Los dueños del local asumieron que debió haber llegado con una subida de la marea, o porque estaba realmente hambrienta y olió los pescados que se estaban preparando dentro.

Todos sabemos que las reglas con los animales salvajes, es que no nos acercaremos a ellos, salvo que ellos lo hagan primero hacia nosotros. Claramente que esto implica la llegada de algo menos peligroso que un león o un tigre. Un animal al que se supone no debemos acercarnos por lo que significaría acostumbrarlos a vivir fuera de su hábitat natural, no porque puedan ser un riesgo para nosotros. 

Puede que la definición de la clase de animal con el que se puede tener una relación así sea una foca. Más aún, si es una bebé.

Facebook: The Old Lock & Weir

Eso fue lo que le ocurrió a los dueños y empleados del The Old Lock & Weir, ubicado en Bristol, Reino Unido. Debido a la ubicación del restaurante tan cerca del agua, es normal tengan interacciones más frecuentes de lo normal con algunos de los mamíferos marinos. Dicho eso, la foquita que llegó a tocarles la puerta hace poco, era por lejos la más atrevida que habían visto hasta el momento.

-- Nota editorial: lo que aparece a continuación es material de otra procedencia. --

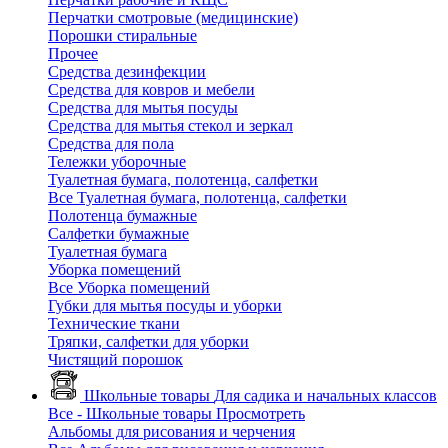
Перчатки смотровые (медицинские)
Порошки стиральные
Прочее
Средства дезинфекции
Средства для ковров и мебели
Средства для мытья посуды
Средства для мытья стекол и зеркал
Средства для пола
Тележки уборочные
Туалетная бумага, полотенца, салфетки
Все Туалетная бумага, полотенца, салфетки
Полотенца бумажные
Салфетки бумажные
Туалетная бумага
Уборка помещений
Все Уборка помещений
Губки для мытья посуды и уборки
Технические ткани
Тряпки, салфетки для уборки
Чистящий порошок
Школьные товары
Для садика и начальных классов
Все - Школьные товары
Просмотреть
Альбомы для рисования и черчения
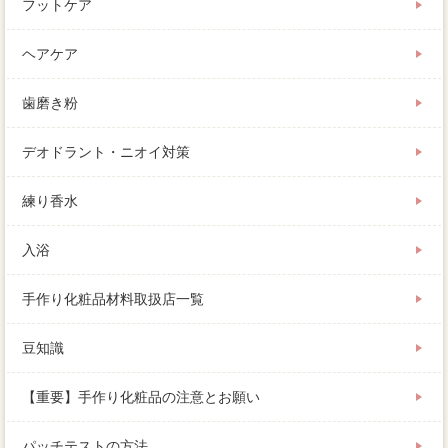
フットケア
ヘアケア
歯磨き粉
デオドラント・ニオイ対策
練り香水
入浴
手作り化粧品材料取扱店一覧
豆知識
【重要】手作り化粧品の注意とお願い
パッチテストの方法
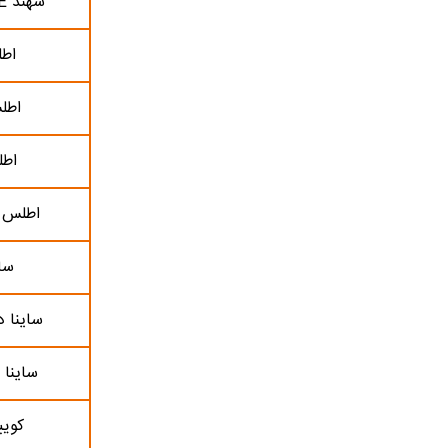
سهند E اتوماتیک
اطل
اطلس
اطل
اطلس ا
سای
ساینا د
ساینا 
کویی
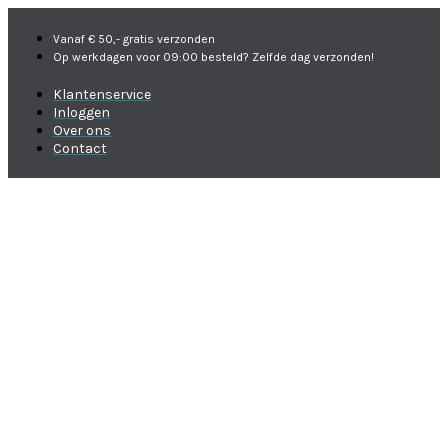
Vanaf € 50,- gratis verzonden
Op werkdagen voor 09:00 besteld? Zelfde dag verzonden!
Klantenservice
Inloggen
Over ons
Contact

Dan Rawlins, el administrador del local, contó su experiencia a The Dodo:

“Me sorprendió gratamente verle. Se movía bastante y no parecía muy molesto por toda la gente que había alrededor. Como tenía poco peso, evidentemente le atraía la cocina del pub. Especulamos que tenía hambre”

–Dan Rawlins, administrador del The Old Lock & Weir para The Dodo

Facebook: The Old Lock & Weir

El pequeño animal entretuvo a los empleados, demostrando que no les tenías miedo y que estaba dispuesto a jugar un poco si le daban uno que otro pescado.

De todas formas, un animal como este necesita tener agua y cuidados, por lo que los empleados se pusieron manos a la obra para crearle un ambiente agradable mientras llegaban los expertos en animales. Fueron los rescatistas de la RSPCA West Hatch quienes acudieron para llevarse con ellos a la pequeña foca.

Facebook: The Old Lock & Weir

Una vez lo tuvieron con ellos, notaron que había sido cuantificado con anterioridad. Viendo su chip, descubrieron que había sido registrado con anterioridad en el sector de Escocia, habiendo nadado más de 400 kilómetros hasta haber llegado a la puerta de ese restaurante en Bristol. 

De todas formas, en manos de los expertos pudieron darle un poco de comida. Pensaban que el animal subiera un poco de peso antes de devolverlo a las aguas. A fin de cuentas, la foquita se salió con la suya.